How I saw the Fruit of the Spirit in Washington D.C.

We were crazy enough to drive from Nashville to D.C. in just one day. We were even crazier to squeeze as much as we did in to just a day and a half in D.C.

I went over Thanksgiving break with my good friends Stephanie and Becca, who are both journalism majors at Lipscomb. The main attraction of our visit was Newseum -- an interactive museum of news and journalism.  When we first got on the road to begin our trip, I had no idea how much of an impact the stories I discovered in D.C. would impact me.

First stop in Newseum: the FBI exhibit. Snippets from big news story showcased facts the FBI collected and how they used those hints to help solve problems. Part of the FBI exhibit featured artifacts left behind from 9/11.

The "Phones Kept Ringing" display first caught my eye. At first, it gave me chills and brought tears to my eyes thinking about all the loved ones who were lost that day. I just couldn't stop thinking about how some kept calling their children, spouses or other family, and there was no answer. I can't imagine being in the shoes of the firemen, police officers and the rescue and recovery team who had to listen to the shrill ring of all the phones. 

I kept thinking about how patient these people must've been to keep contacting loved ones, without ever receiving an answer. And how the teams rushed in to clean up such a sad mess -- I wonder what was going through their minds when the phones kept ringing. I know they had to approach the situation carefully and gently. 
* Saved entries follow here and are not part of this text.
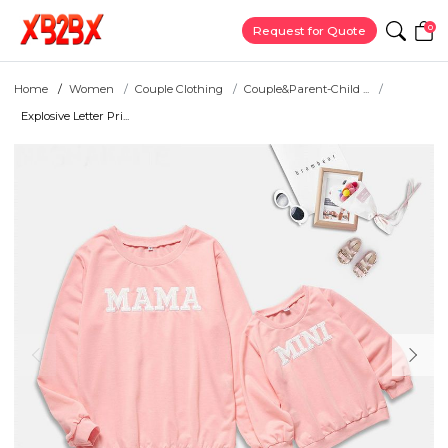
0
Request for Quote
Home
Women
Couple Clothing
Couple&Parent-Child ...
Explosive Letter Pri...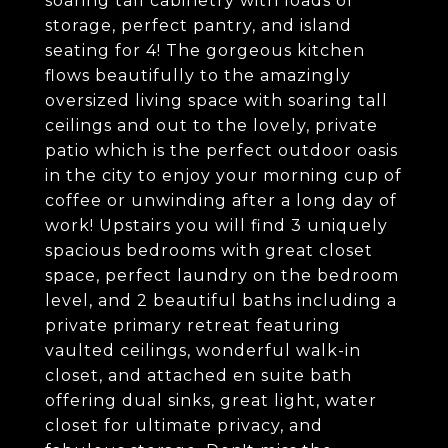
soaring tall cabinetry with loads of
storage, perfect pantry, and island
seating for 4! The gorgeous kitchen
flows beautifully to the amazingly
oversized living space with soaring tall
ceilings and out to the lovely, private
patio which is the perfect outdoor oasis
in the city to enjoy your morning cup of
coffee or unwinding after a long day of
work! Upstairs you will find 3 uniquely
spacious bedrooms with great closet
space, perfect laundry on the bedroom
level, and 2 beautiful baths including a
private primary retreat featuring
vaulted ceilings, wonderful walk-in
closet, and attached en suite bath
offering dual sinks, great light, water
closet for ultimate privacy, and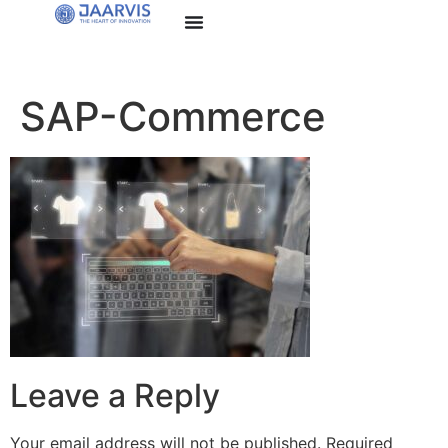
SAP-Commerce
Leave a Reply
Your email address will not be published.
Required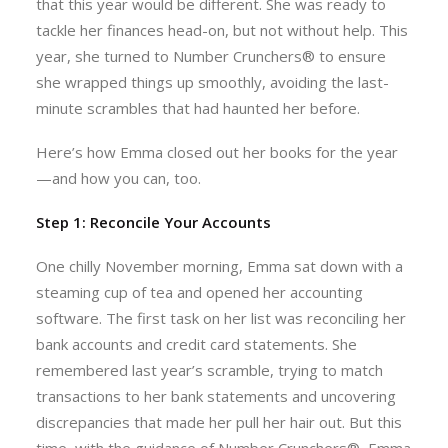
that this year would be different. She was ready to
tackle her finances head-on, but not without help. This
year, she turned to Number Crunchers® to ensure
she wrapped things up smoothly, avoiding the last-
minute scrambles that had haunted her before.
Here’s how Emma closed out her books for the year
—and how you can, too.
Step 1: Reconcile Your Accounts
One chilly November morning, Emma sat down with a
steaming cup of tea and opened her accounting
software. The first task on her list was reconciling her
bank accounts and credit card statements. She
remembered last year’s scramble, trying to match
transactions to her bank statements and uncovering
discrepancies that made her pull her hair out. But this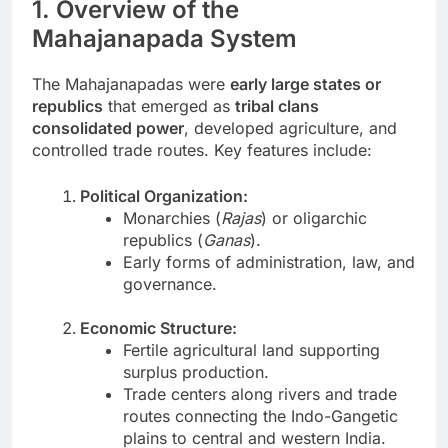
1. Overview of the
Mahajanapada System
The Mahajanapadas were
early large states or
republics
that emerged as
tribal clans
consolidated power
, developed agriculture, and
controlled trade routes. Key features include:
Political Organization:
Monarchies (
Rajas
) or oligarchic
republics (
Ganas
).
Early forms of administration, law, and
governance.
Economic Structure:
Fertile agricultural land supporting
surplus production.
Trade centers along rivers and trade
routes connecting the Indo-Gangetic
plains to central and western India.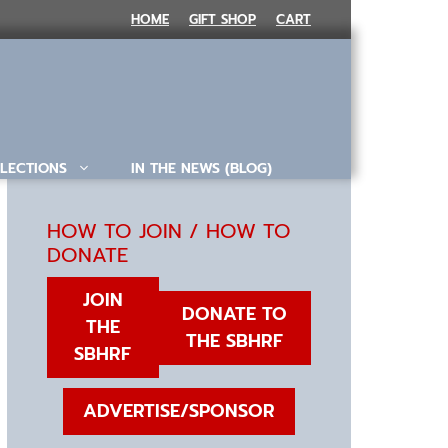
HOME
GIFT SHOP
CART
LECTIONS
IN THE NEWS (BLOG)
HOW TO JOIN / HOW TO
DONATE
JOIN
DONATE TO
THE
THE SBHRF
SBHRF
ADVERTISE/SPONSOR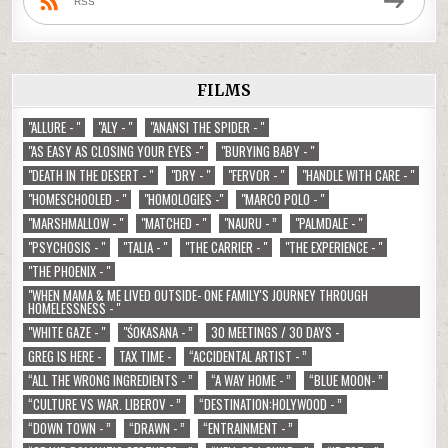
RSS
FILMS
"ALLURE - "
"ALY - "
"ANANSI THE SPIDER - "
"AS EASY AS CLOSING YOUR EYES -"
"BURYING BABY - "
"DEATH IN THE DESERT - "
"DRY - "
"FERVOR - "
"HANDLE WITH CARE - "
"HOMESCHOOLED - "
"HOMOLOGIES -"
"MARCO POLO - "
"MARSHMALLOW - "
"MATCHED - "
"NAURU - ”
"PALMDALE - "
"PSYCHOSIS - "
"TALIA - "
"THE CARRIER - "
"THE EXPERIENCE - "
"THE PHOENIX - "
"WHEN MAMA & ME LIVED OUTSIDE- ONE FAMILY'S JOURNEY THROUGH
HOMELESSNESS - "
"WHITE GAZE - "
"ŚOKASANA - ”
30 MEETINGS / 30 DAYS -
GREG IS HERE -
TAX TIME -
“ACCIDENTAL ARTIST - ”
“ALL THE WRONG INGREDIENTS - ”
“A WAY HOME - ”
“BLUE MOON- ”
“CULTURE VS WAR. LIBEROV - ”
“DESTINATION:HOLYWOOD - ”
“DOWN TOWN - ”
“DRAWN - ”
“ENTRAINMENT - ”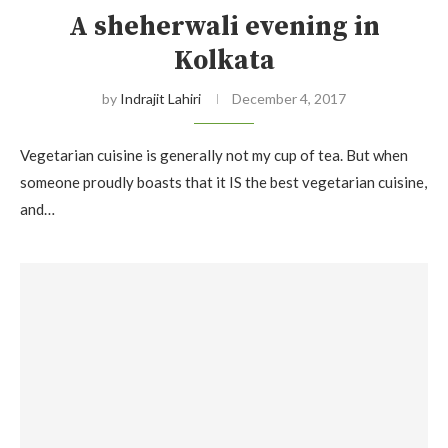
A sheherwali evening in
Kolkata
by
Indrajit Lahiri
December 4, 2017
Vegetarian cuisine is generally not my cup of tea. But when
someone proudly boasts that it IS the best vegetarian cuisine,
and…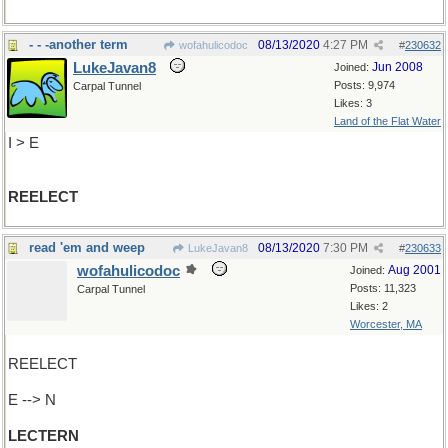
- - -another term
08/13/2020
4:27 PM
wofahulicodoc
#
230632
LukeJavan8
Jun 2008
Joined:
Posts: 9,974
Carpal Tunnel
Likes: 3
Land of the Flat Water
I > E
REELECT
read 'em and weep
08/13/2020
7:30 PM
LukeJavan8
#
230633
wofahulicodoc
Aug 2001
Joined:
Posts: 11,323
Carpal Tunnel
Likes: 2
Worcester, MA
REELECT
E --> N
LECTERN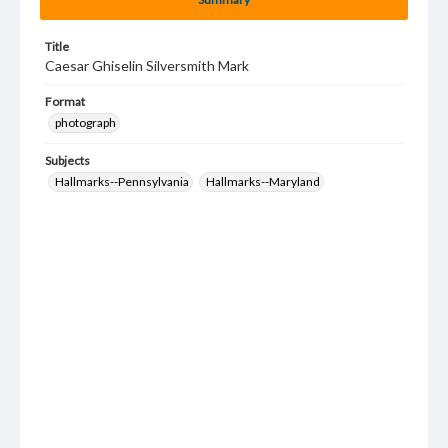
Title
Caesar Ghiselin Silversmith Mark
Format
photograph
Subjects
Hallmarks--Pennsylvania
Hallmarks--Maryland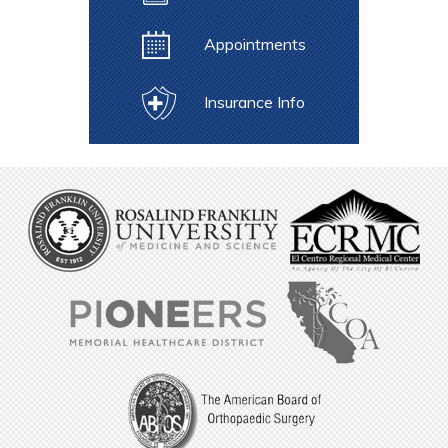
Appointments
Insurance Info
The Newseum also had a separate 911 exhibit on another floor -- this was so tear-jerking. Moving. Powerful. I watched a short film about the photographer who lost his life as the second tower fell -- Bill Baggart

Bill was a news photographer who chose to cover stories that most interested him, not the ones an editor selected. He always focused on those who were voiceless -- the Palestinians in the Middle East, the Catholic/IRA controversy in Ireland and the issues of natives, blacks and gays in America.
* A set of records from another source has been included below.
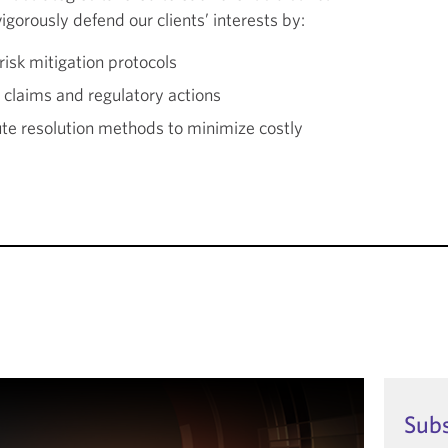
gorously defend our clients’ interests by:
isk mitigation protocols
claims and regulatory actions
ute resolution methods to minimize costly
Sub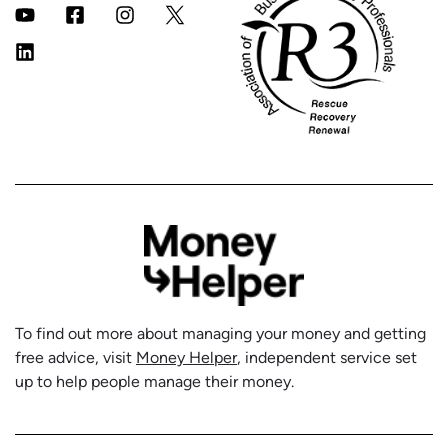
To find out more about managing your money and getting
free advice, visit
Money Helper
, independent service set
up to help people manage their money.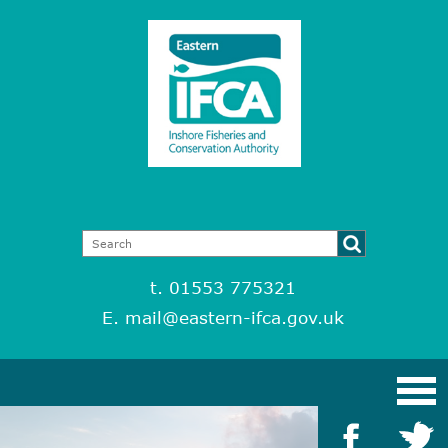
t. 01553 775321
E.
mail@eastern-ifca.gov.uk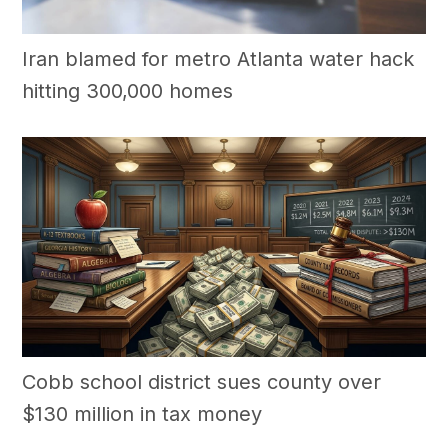
Iran blamed for metro Atlanta water hack
hitting 300,000 homes
Cobb school district sues county over
$130 million in tax money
But among his journeys as a photojournalist, he covered the 9/11 attacks. During that sunny morning in New York, Bill was nearby taking his dog for a walk. He heard the news from a passing taxi driver that the first tower had been hit. He ran home, grabbed his cameras and headed toward the towers. He was shooting and walking as he moved closer to the flames and smoke. 

Bill's pictures show that he was shooting straight up at the burning buildings, not far from the first tower when it fell. His wife Wendy called him just after the first tower fell. As she stuttered with her words saying she was worried about him being there, he reassured her he would be back to his studio within in 20 minutes. 

But that was the last time they ever spoke. About 20 minutes after the phone conversation, the second tower collapsed. Bill's body was found in the aftermath four days later. 

His cameras and film were also found and recovered. They are pictured above, and all of the photos he captured on that horrific day can be found on his website

I share Bill's story because I think it holds so much power. A man so brave and strong to walk into such a disaster, to simply capture it for the rest of the world to remember and honor. He lost his life in 9/11 doing his job, like many other people did, but his photographs and the passion he put into making them will live on in history. 

He was one of many other journalists who lost their lives doing their jobs. They were honored on the wall above. Knowing that so many passionate people lost their lives fighting for and covering something they believed in so deeply moved me so.

At the end of our adventure at the Newseum, we viewed the Pulitzer Prize Photo Gallery exhibit. I love looking at other photographers' work. It is always inspiring and breath-taking, regardless of the subject. I cried, I laughed and I had my heart ripped out several times. And much like I was after hearing Bill's story, I left with more fire to my passion.